Winning the Google competition--especially as a non-tech company--gave Mati Energy a lot of local publicity. Birgisson says: "I think that gave us a lot more credibility in the startup community here as a real company, not just a girl on the side of the road selling lemonade."
By July 2015, Mati was in 34 Whole Food stores around the Southeast, and so Birgisson took the major leap of paying a local bottling facility to do a massive run of 200,000 cans of Mati Energy tea. Soon, Mati was outselling other energy drinks at local offices, and was available at grocery convenience stores around North Carolina.
"What has surprised me over time is her willingness to take big leaps," said one of Birgisson's mentors, Lauren Whitehurst, who founded Sidekick Consulting. "The kinds of leaps and stress that she takes on would scare a lot of people--myself included."
It's entirely possible that Birgisson's ability to confront risk has a genesis that occurred long before her time at Procter & Gamble. Her childhood was unusual--and perhaps entirely unique. Birgisson, whose Venezuelan mother and Icelandic father met while studying in France, believes she's the world's first Icelandic-Venezuelan. She was born a U.S. citizen, but grew up with a truly global perspective: Her parents moved the whole family to a different country every two or three years during Birgisson's childhood. And every summer, they sent Tatiana, along with her younger sister, to each of their home countries for a month or so. In Venezuela, she'd help out at her uncle's little tourism business. In Iceland, she'd learn about her grandparents' car-importing and airline companies.

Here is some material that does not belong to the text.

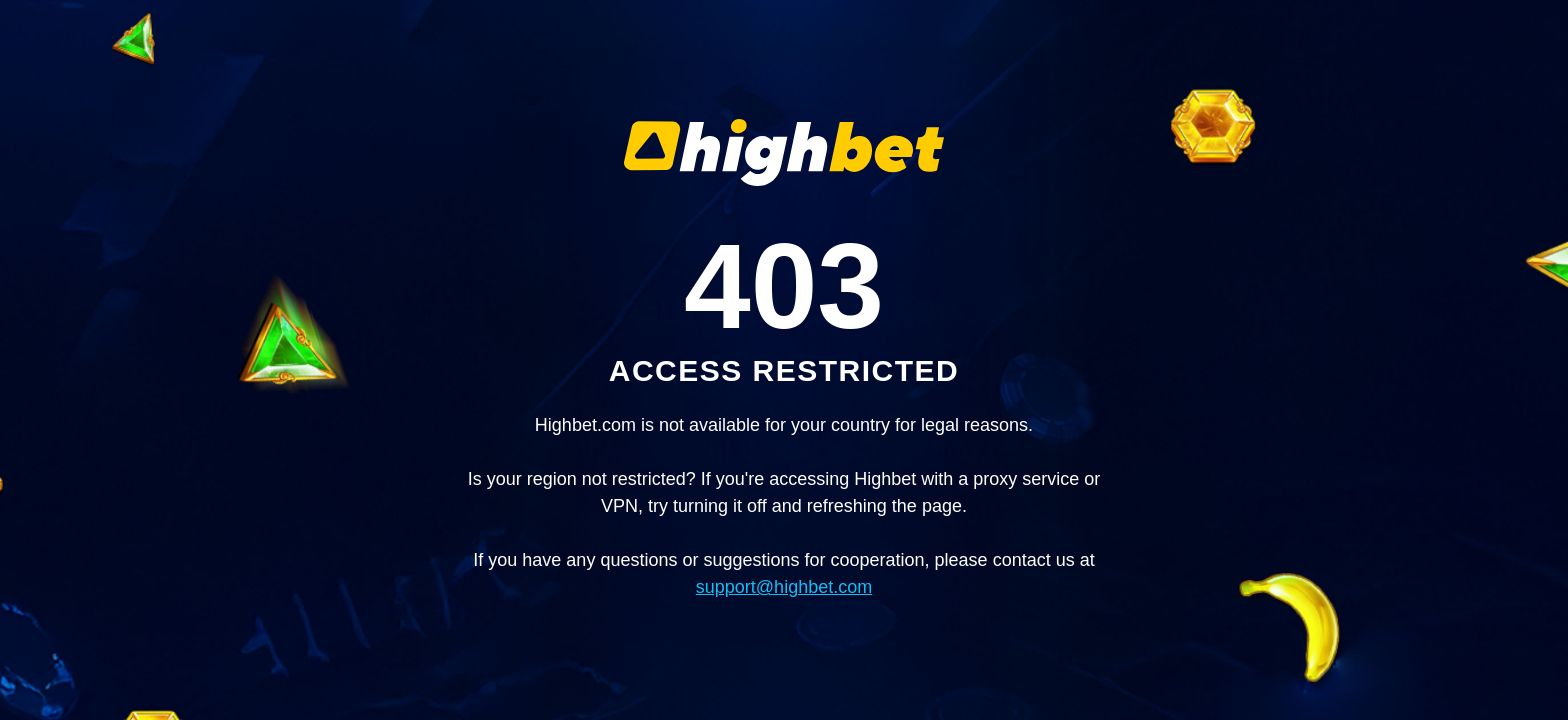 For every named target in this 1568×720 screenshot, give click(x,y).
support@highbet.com (784, 587)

Mati Energy is on track to bring in $1 million in revenue this year, and its funding to date gives it a valuation of $5.5 million. The challenges it faces in the near future are logistical--getting the beverage, which competes directly with Red Bull and other energy drinks--onto shelves at more major stores. Also, distributing it to the rest of the United States is a goal--and will certainly be a complex feat. Simultaneously, Mati will need to scale up production at its own 30,000 square-foot production facility in Clayton, North Carolina--just 20 minutes outside of Raleigh. (Birgisson says it can comfortably produce a million cans a month.)

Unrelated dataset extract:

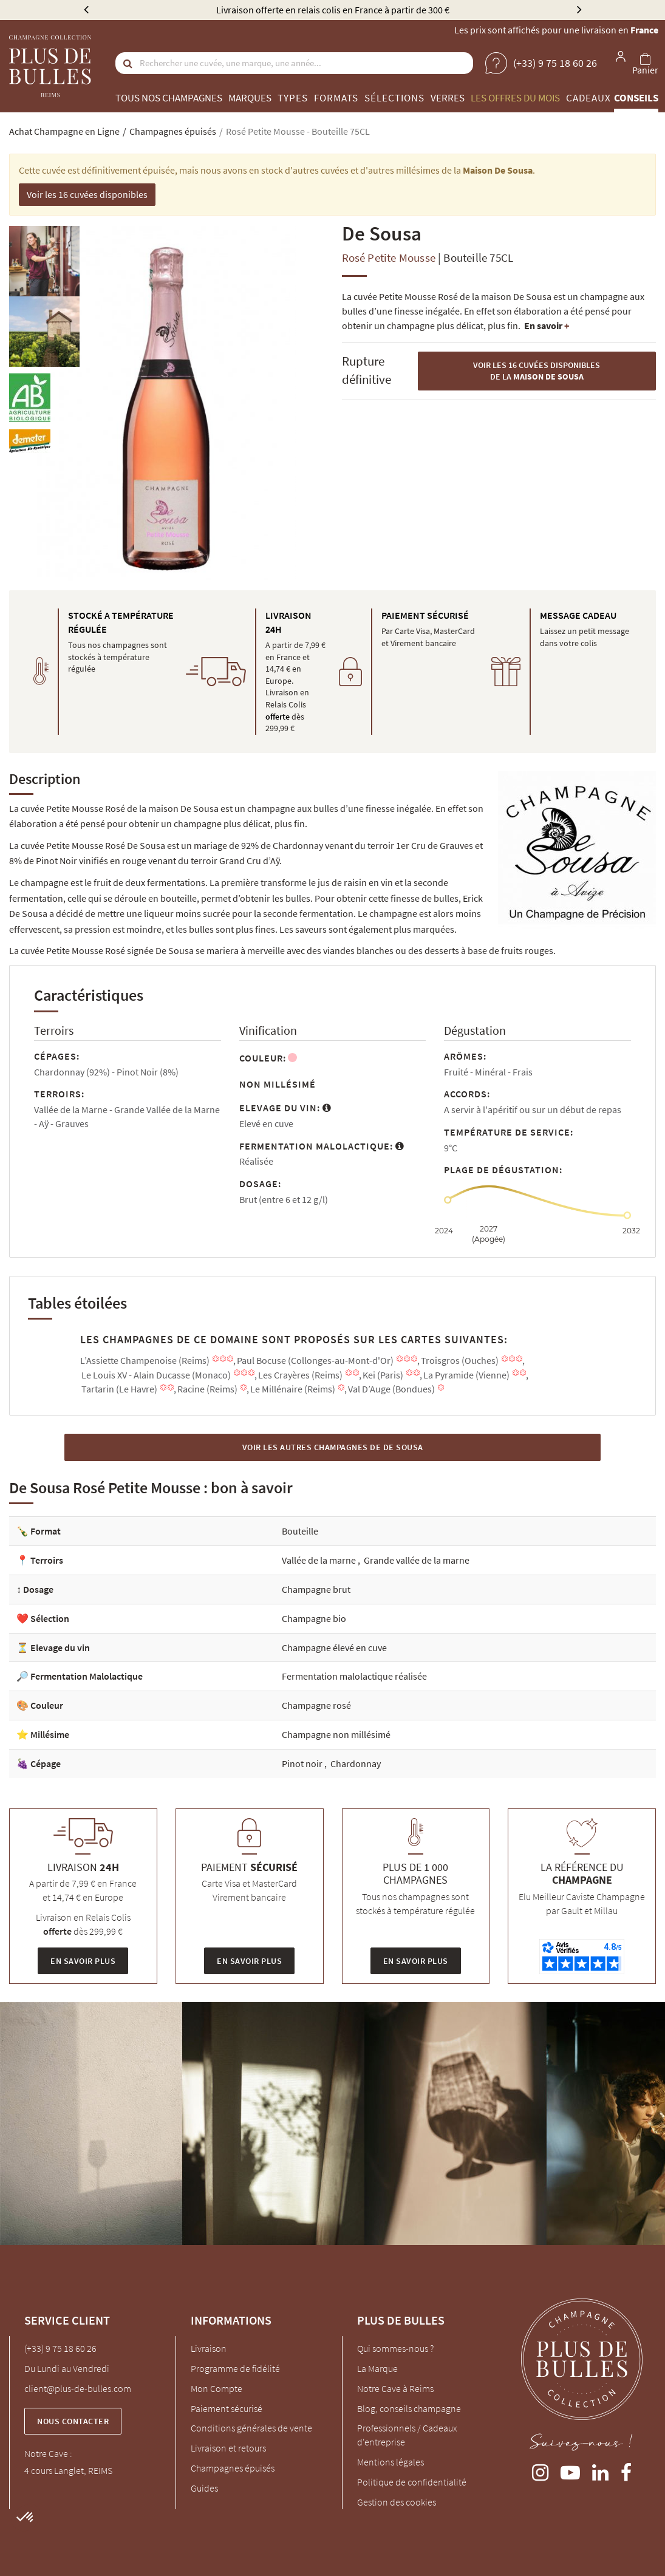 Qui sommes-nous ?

The health-beverage industry is booming, as people seek out low-calorie, vitamin-rich options. Remember how Honest Tea was acquired by Coca-Cola in 2011? Now it's a $130 million division. And perhaps Birgisson has found a sweet spot in the booming health-beverage industry, right at the intersection of health beverages and energy drinks. A can of Mati is adorned with a simple slice of fruit and clean design--a nod to health beverages--and a black background that gives it the visual oomph of an energy-drink can. Birgisson says the product actually goes a long way toward selling itself, once it is on a store's shelf.
"People are looking at the ingredients today--and when they see how low sugar, but high-caffeine Mati is, it sells," she says. "We are very lucky that consumers are looking at every ingredient of products they are buying."